歩くと私の体重を受け止めて軽く揺れキシキシという廊下。体験型の木造の古い家ミュージアムにいるようです。

トイレはぽっとんトイレ。なつかしい!ふにゃふにゃのおとし紙もたまりません。もちろん、シャワートイレは別棟にあるのですが、ここはひとつこのトイレに身をゆだねるべきです。

お湯の出ない洗面所。カネの洗面器に冷たい水を汲み、顔を洗う気持ちよさ。

古いことは不便なのですが、住まい方や文明のあり方などを深く考えるにはとても便利です。東京暮らしで腑抜けになっている私に、まだ、こんな力や可能性があったのか、と気づかせてくれます。

「ぽっとんトイレも平気だ」「凍る水での洗顔もできる」「鍵のかからない部屋でも不安はない」「そんな都会と同じことを求めるより、ここの古さと田舎と自然を楽しむべきだ」と心が強くなってきます。

朝日館の名物は女将さんの次に、柚子羊羹でしょう。しかもこれまた名物のかまどで煮ています。「このかまどにつきっきりでこうして焦げないように混ぜるんですよ」と女将さんの話を聞いていると、今度作るときに手伝いに来たくなります。

かまどは毎日ご飯炊きに活躍します。ということは、ここでは今時貴重なかまど炊きのご飯が食べられるわけです。炊きたての白い湯気を立てるかまど炊きのご飯で、私たちはどれだけ癒されたことか。

ここのおかずはおいしいのですが、まずはこのご飯が“おいしい”の基本なわけです。今回泊まったフォーラムスッタッフは、このご飯を夕飯に4杯たいらげました。
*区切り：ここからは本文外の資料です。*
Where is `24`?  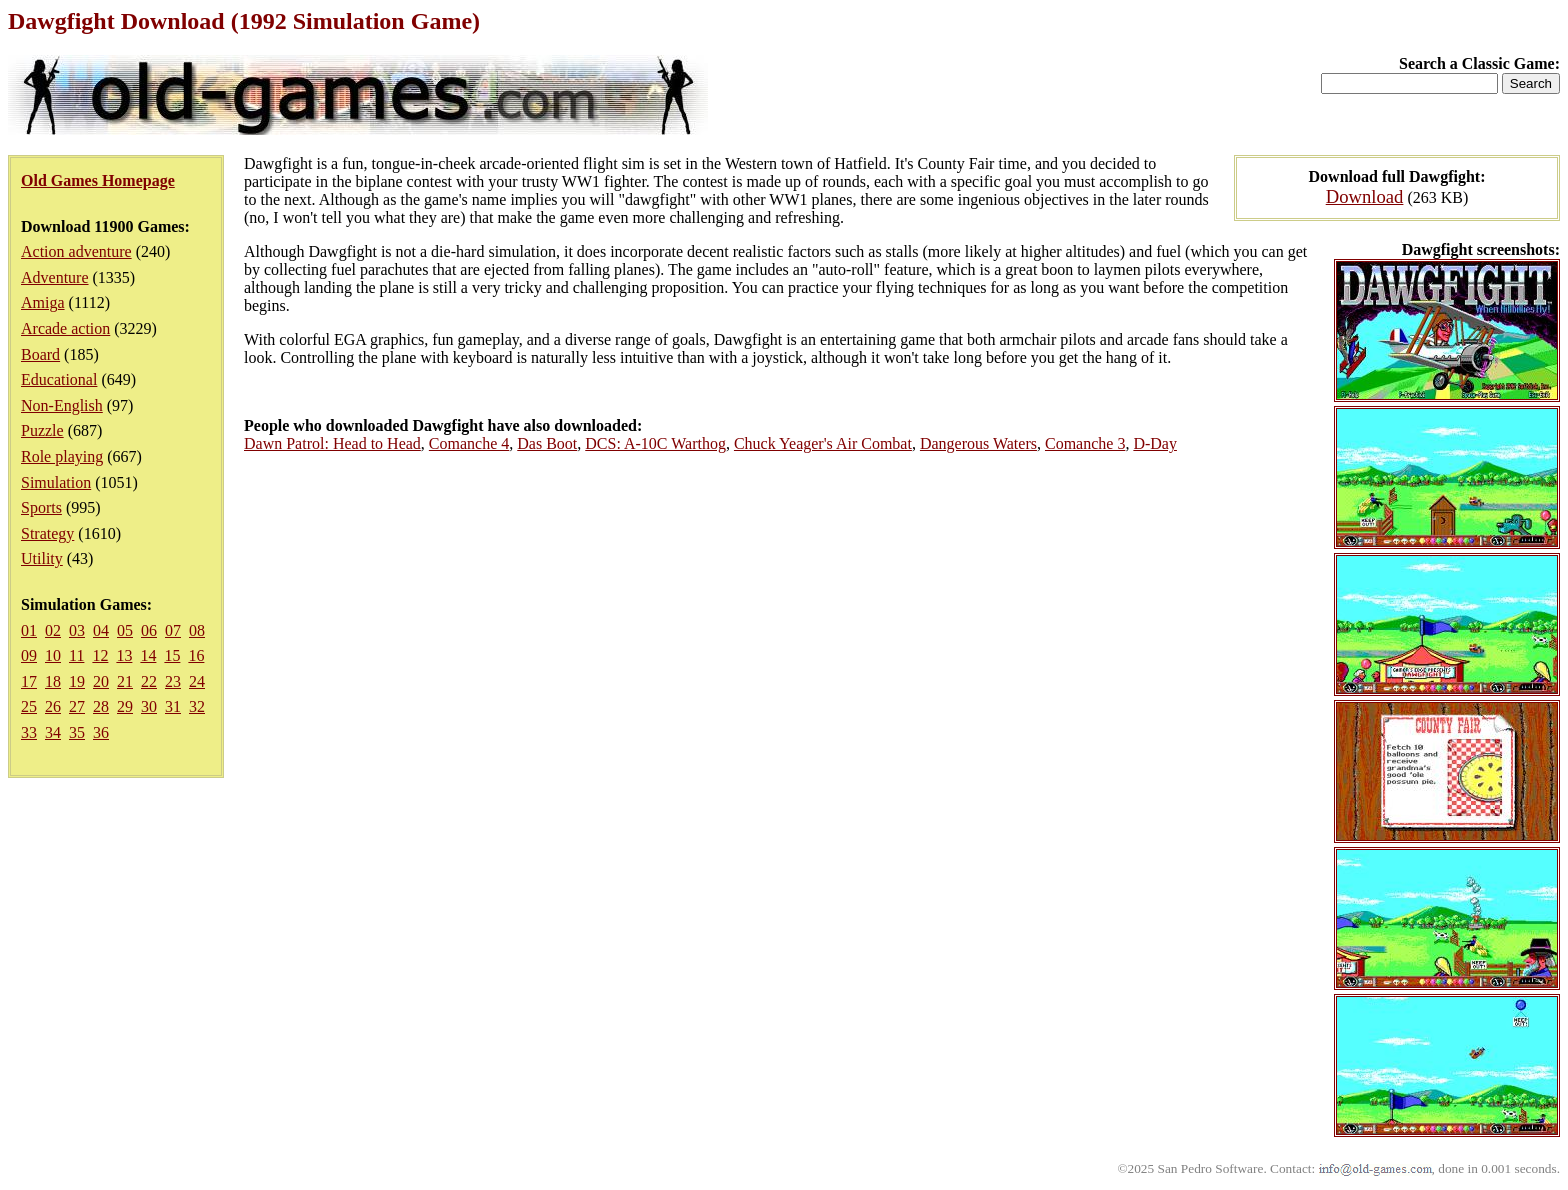 24 is located at coordinates (197, 681).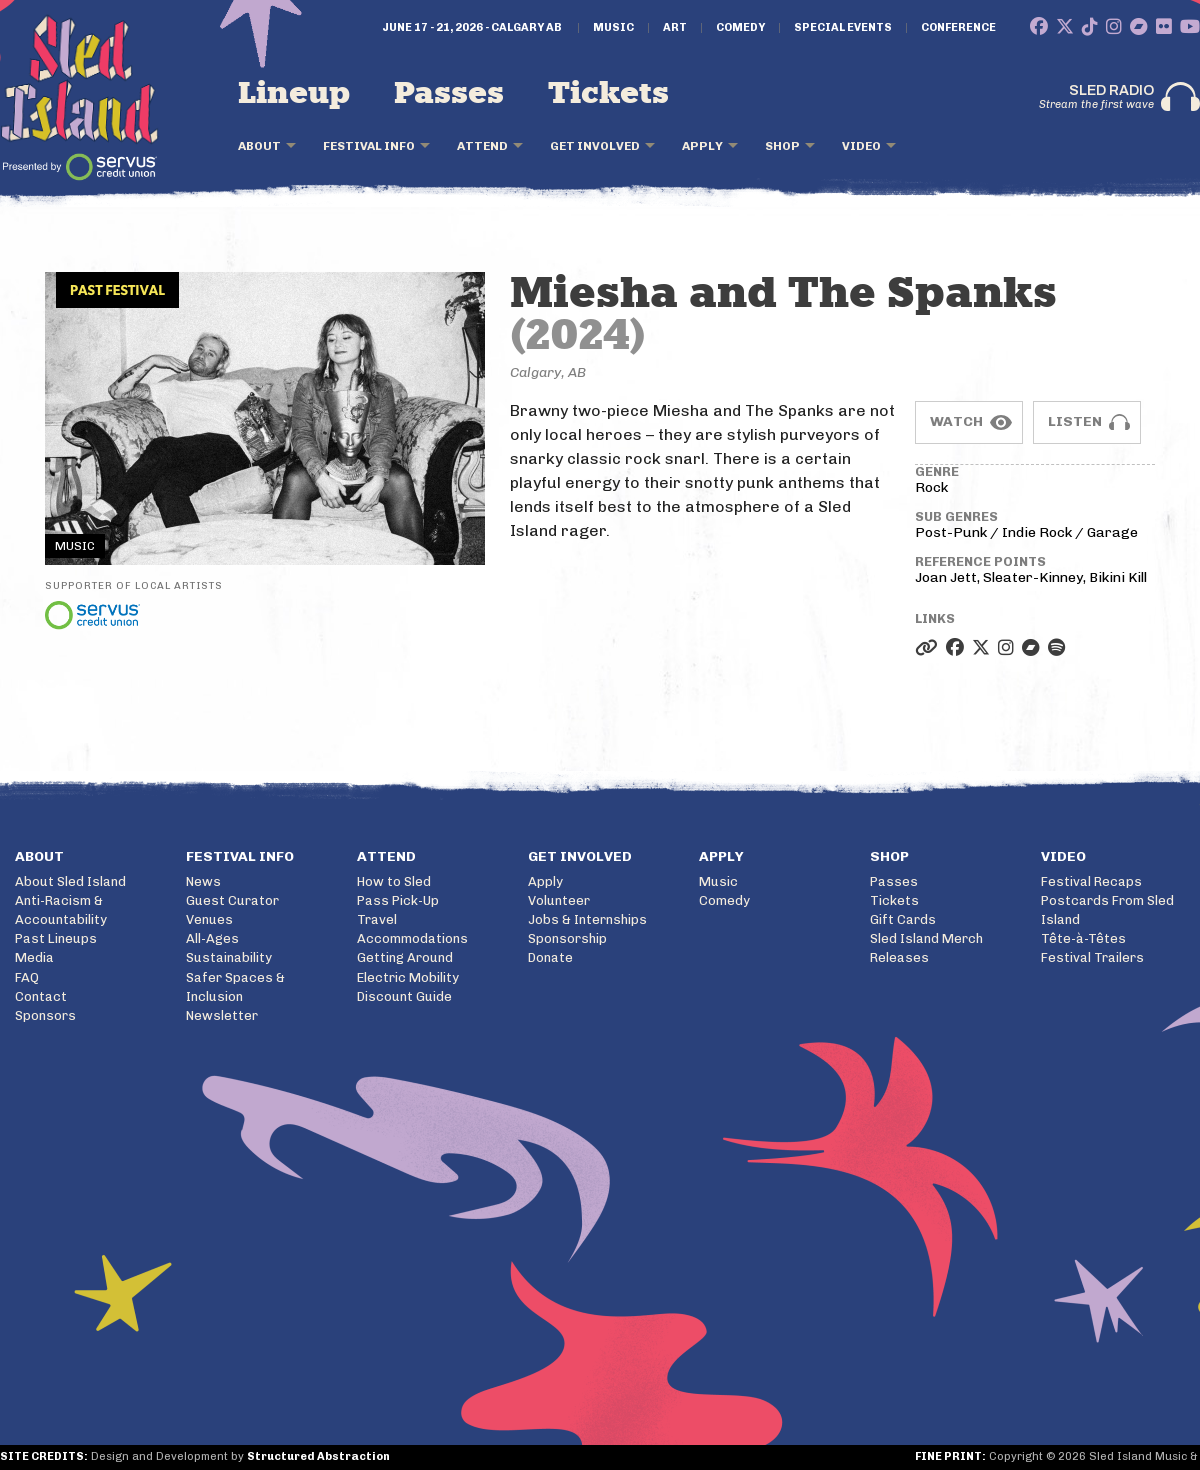  What do you see at coordinates (482, 146) in the screenshot?
I see `Attend` at bounding box center [482, 146].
このご飯で作ってもらった、お結びは宝石のようです。

女将さんの卵焼き、女将さんの山菜料理、女将さんの粽、いろんなものを食べてきた朝日館です。ここが人を自然にしてくれる、力強くしてくれる、そして心から癒してくれる。だから、ハードなフォーラム裏仕事もみんなバテずにこなせたのでしょう。

川上村はこの宿があって得をしています。この宿がなくて、伊豆・箱根にあるような、温泉ホテルしかなかったら。そこにしか泊まらなかったら、この村の印象はガラリと変わるでしょう。

めったにホテルなどに泊まることのない豪華絢爛がもてなしだと思っている人たちは、自然の中の山里にも、そういうハード整備をし、そんなおもてなしをしがちです。

でも、どんな人たちにこれから村に来てほしいのか、村はどんなもてなしを大事にしていきたいのか、村人は考えるべきでしょう。

今回のフォーラム参加者で朝日館に泊まらなかった人からも、この宿を視察だけした人からも、「川上村で一番印象深かった場所は朝日館」と、今でも声が上がります。

この宿を女将さんの踏ん張りだけで支えるのはだんだん限界になっていくはずです、さあ、どうするのか?一緒に考えていきましょう。